The US was quick to condemn the nuclear test and President Barack Obama has warned that provocative action by North Korea would have "serious consequences".
He has also vowed to take all necessary action to protect South Korea from the North, including providing them with a nuclear umbrella.
President Obama has reportedly spoken to South Korean President Park Geun-hye over the phone in the aftermath of the nuclear test. The two leaders have agreed to use all available means to pressure North Korea into abandoning its nuclear programme, which is said to include the option of adopting a new UN Security Council resolution.
US Assistant Secretary of State Daniel Russel has said that it will be closely working with Japan, China, Russia and South Korea to continue placing pressure on the North Korean regime. His words came ahead of a meeting with Japan's Foreign Minister, Fumio Kishida.
According to Reuters, Russel said: "The fact is, there is an accelerated pattern of very serious provocation that violates international law and threatens regional stability."
South Korea's Finance Minister, Yoo Il-ho, has said preparations must be made to respond to the increasing geopolitical tension, including the possibility of spikes in financial market volatility due to North Korea's nuclear test.
"We must prepare to respond to change in market conditions with greater alertness than ever before," Il-ho told Reuters.
Meanwhile, President Geun-hye has described the atomic test as an act of "fanatic recklessness".
While China's Foreign Ministry has said it "resolutely opposes" North Korea's nuclear test, its official Xinhua news agency has urged for restraint among the international community. Describing the test as "not wise", it also condemned the South's decision to deploy an advanced US anti-missile system in the region.

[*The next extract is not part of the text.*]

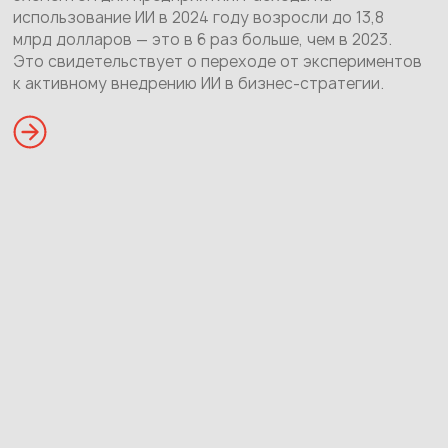
использование ИИ в 2024 году возросли до 13,8
млрд долларов — это в 6 раз больше, чем в 2023.
Это свидетельствует о переходе от экспериментов
к активному внедрению ИИ в бизнес-стратегии.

Foreign Ministry spokeswoman Hua Chunying said that China would be lodging a diplomatic protest with the North Korean embassy.
Japan's Defence Minister, Tomomi Inada, has expressed concern over the grave threat to Japan based on the North's nuclear test. He has also said that, based on the magnitude of the tremor caused by the test, Japan does not believe it was a test of a hydrogen device.
Inada said: "Considering that North Korea has developed missile technologies capable of delivering weapons of mass destruction, [the latest nuclear test] is a grave threat to the national security of Japan as well as the peace and security of north east Asia and the international community. We absolutely cannot accept it."
Foreign Secretary Boris Johnson has described the nuclear test as "needless provocation".
Russia's Foreign Minister, Sergei Lavrov, held a joint press conference with US Secretary of State John Kerry, during which he said: "I'm very much concerned and the resolution of the Security Council must be implemented and we must send this message very strongly."